====== Source material

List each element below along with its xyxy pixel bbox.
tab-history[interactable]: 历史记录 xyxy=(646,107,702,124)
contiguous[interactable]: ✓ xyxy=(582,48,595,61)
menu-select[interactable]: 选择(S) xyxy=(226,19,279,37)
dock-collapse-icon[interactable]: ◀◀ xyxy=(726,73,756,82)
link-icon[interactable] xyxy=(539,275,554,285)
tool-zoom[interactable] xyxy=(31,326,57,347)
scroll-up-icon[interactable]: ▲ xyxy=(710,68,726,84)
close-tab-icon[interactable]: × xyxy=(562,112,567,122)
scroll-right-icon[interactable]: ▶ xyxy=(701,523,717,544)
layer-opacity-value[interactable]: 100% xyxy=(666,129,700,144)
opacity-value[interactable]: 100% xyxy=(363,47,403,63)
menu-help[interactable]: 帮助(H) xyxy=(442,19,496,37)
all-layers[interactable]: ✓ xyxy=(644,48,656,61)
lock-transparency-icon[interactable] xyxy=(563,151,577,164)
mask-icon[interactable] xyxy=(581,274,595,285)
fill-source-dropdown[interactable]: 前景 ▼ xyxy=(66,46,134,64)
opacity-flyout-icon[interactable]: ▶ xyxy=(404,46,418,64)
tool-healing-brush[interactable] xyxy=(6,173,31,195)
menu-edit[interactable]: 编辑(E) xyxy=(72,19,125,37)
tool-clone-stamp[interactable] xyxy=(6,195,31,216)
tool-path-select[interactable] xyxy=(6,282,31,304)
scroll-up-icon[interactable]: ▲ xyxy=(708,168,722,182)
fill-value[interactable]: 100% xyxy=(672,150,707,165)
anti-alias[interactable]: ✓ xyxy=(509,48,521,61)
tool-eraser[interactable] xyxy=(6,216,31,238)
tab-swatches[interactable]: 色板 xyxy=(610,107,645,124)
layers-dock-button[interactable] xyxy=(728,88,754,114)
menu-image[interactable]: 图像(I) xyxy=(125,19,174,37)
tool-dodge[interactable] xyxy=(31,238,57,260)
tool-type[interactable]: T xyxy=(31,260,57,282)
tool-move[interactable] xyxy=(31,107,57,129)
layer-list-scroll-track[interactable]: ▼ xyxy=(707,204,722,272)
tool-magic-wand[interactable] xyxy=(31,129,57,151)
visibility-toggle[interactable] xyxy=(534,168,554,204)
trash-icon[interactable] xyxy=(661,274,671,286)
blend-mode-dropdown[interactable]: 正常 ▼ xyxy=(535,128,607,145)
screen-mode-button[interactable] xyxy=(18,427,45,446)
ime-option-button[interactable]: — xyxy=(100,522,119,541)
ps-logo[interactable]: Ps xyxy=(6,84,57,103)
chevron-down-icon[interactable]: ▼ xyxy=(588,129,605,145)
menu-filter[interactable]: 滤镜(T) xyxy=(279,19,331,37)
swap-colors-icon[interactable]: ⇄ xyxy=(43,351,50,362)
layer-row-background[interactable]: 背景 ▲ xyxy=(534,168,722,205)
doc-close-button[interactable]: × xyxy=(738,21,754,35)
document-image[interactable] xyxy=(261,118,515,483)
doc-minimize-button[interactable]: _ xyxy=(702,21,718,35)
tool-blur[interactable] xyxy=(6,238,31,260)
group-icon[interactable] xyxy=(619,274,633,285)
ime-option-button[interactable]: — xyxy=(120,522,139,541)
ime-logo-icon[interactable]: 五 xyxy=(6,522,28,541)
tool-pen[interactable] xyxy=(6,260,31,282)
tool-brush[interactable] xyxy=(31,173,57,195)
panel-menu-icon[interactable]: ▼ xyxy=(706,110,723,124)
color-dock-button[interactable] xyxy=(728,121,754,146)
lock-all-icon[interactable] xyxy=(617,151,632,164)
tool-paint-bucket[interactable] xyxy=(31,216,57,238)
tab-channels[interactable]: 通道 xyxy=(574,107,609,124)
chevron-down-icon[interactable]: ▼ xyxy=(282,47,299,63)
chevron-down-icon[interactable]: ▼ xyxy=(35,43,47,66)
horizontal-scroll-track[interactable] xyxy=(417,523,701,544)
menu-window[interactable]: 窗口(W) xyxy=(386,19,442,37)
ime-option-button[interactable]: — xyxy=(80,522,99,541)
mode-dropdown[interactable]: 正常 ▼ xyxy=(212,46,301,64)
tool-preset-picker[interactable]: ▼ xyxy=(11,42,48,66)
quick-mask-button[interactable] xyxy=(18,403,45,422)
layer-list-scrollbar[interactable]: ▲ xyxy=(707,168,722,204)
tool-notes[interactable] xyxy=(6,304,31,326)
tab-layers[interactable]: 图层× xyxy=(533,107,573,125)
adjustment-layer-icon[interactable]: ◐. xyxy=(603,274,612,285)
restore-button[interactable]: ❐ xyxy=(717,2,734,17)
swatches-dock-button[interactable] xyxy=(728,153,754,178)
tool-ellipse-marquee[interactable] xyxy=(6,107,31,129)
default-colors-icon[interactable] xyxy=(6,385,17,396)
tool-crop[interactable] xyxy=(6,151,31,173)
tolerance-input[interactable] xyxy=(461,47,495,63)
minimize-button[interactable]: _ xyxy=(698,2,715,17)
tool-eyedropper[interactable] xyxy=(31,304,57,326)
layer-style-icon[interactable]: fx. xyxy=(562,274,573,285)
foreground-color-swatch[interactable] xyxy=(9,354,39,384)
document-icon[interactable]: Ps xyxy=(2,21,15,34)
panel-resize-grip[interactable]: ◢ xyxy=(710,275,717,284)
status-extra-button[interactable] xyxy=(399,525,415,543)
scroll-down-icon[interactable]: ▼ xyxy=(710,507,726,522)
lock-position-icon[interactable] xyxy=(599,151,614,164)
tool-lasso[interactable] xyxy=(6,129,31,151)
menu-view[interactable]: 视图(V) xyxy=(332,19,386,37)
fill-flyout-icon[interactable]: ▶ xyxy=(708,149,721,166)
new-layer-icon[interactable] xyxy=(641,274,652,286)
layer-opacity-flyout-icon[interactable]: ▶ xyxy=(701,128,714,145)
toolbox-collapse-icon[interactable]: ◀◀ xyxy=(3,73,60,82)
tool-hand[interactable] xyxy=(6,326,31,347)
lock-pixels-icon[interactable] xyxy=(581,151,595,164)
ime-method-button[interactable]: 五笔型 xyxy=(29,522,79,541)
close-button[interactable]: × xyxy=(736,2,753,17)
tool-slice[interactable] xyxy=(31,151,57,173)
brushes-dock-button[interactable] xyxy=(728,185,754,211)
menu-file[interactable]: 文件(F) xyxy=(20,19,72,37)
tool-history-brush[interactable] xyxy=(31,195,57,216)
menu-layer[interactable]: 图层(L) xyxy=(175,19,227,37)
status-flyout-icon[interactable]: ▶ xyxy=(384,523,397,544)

============

### [The problem]
With "chevron" as the string to find, copy every line of the records that holds it.

### [Exercise output]
chevron-down-icon[interactable]: ▼ xyxy=(588,129,605,145)
chevron-down-icon[interactable]: ▼ xyxy=(282,47,299,63)
chevron-down-icon[interactable]: ▼ xyxy=(35,43,47,66)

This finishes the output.